When Is It Appropriate to Feel Shame?

In many of my earlier posts, I’ve written about the role shame plays in psychological and emotional difficulties.  I’ve discussed the fantasy flight into an idealized self in order to escape an unbearable sense of toxic shame; I’ve also tried to describe typical defenses against shame and frequently connect shame and narcissism, as I did in my post about Charlie Sheen .  In each instance, I’ve been discussing shame when it becomes toxic and thereby linked to different forms of mental illness; but is there a different type of shame, one that is non-toxic and in some sense “normal”?  Isn’t it appropriate, sometimes, to feel shame?

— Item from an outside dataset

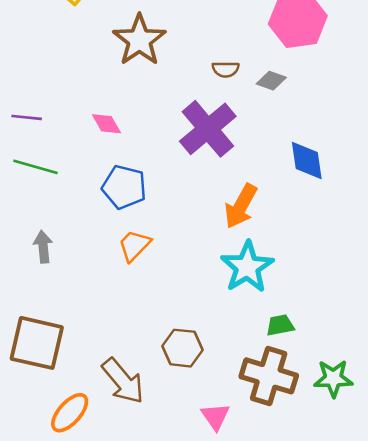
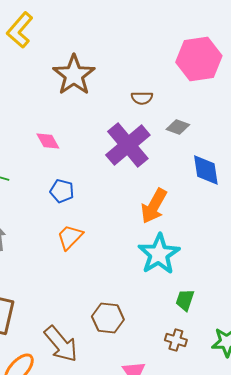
gray diamond: (271, 81) -> (178, 127), moved
blue pentagon: (124, 187) -> (62, 191), size x0.7
green trapezoid: (280, 325) -> (185, 300), turned -60
brown cross: (269, 376) -> (176, 340), size x0.5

It seems that every culture (including less developed and non-Western cultures) includes ideas and codes of behavior related to shame.  According to Rochelle Gurstein in her book The Repeal of Reticence (1996), shame is always connected to physical exposure and vulnerability; it also “threatens to engulf us at moments when our biological reality — our ‘animal’ nature, as it is commonly called — overwhelms our ‘civilized’ self; that is, when we are too directly confronted with the body in its most physical aspects.”  She quotes Norbert Elias (1939), who held that “people, in the course of the civilizing process, seek to suppress in themselves every characteristic that they feel to be ‘animal.'”  The origins of the word shame — not only in English but French and German as well — are linked to the idea of covering up.  You may recall that, in the Bible, shame was born when Adam and Eve ate from the Tree of Knowledge, realized that they were naked and covered themselves to hide their nakedness.

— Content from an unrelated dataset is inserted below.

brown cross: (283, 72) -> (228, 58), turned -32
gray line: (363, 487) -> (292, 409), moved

So (putting it baldly) if a stranger were to walk in while you were on the toilet or having intercourse, you’d want to cover up; the feeling that motivates you is shame.  (This does not imply that we feel those activities are “dirty” or “bad” — a religious overlay — but that they should not be witnessed by other people; they are private.)  Apparently this sort of feeling in connection with the activities of our “animal nature” is to be found in virtually all civilized cultures, even primitive ones.  As they become “civilized”, human beings everywhere want to distinguish themselves from other animals on the planet, to believe we are on a different plane; when we have an experience that confronts us with the fact that we are not so different — that we, too, are animals despite all the trappings of civilization — we experience shame.

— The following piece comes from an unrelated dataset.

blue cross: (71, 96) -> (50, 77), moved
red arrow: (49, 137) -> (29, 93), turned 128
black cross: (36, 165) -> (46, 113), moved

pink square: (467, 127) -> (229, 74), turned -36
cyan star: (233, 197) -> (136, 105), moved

On the other hand — and I may be anthropomorphizing here — it seems to me that our dog Maddy on occasion feels shame, too.  Usually, she sleeps through the night without waking us and waits to relieve herself until morning.  But on several occasions when she was suffering some kind of digestive problem and couldn’t wake us up to let us know, she peed on the floor.  In the morning when we awoke and saw what had happened, she hung her head and slunk off to the closet — to me, the very picture of someone filled with shame.  This occurred without our saying a word to her, or attempting to humiliate her for losing control.  I’ve seen this with other dogs and heard similar stories from other dog-owners.  My theory is that Maddy feels shamed not of her animal nature but when she is unable to control her bodily functions.  Most human beings would also feel shame under those conditions.  Can you imagine how you’d feel if you lost control of your bowels in a public place?  This doesn’t mean that you should feel ashamed but that you inevitably would.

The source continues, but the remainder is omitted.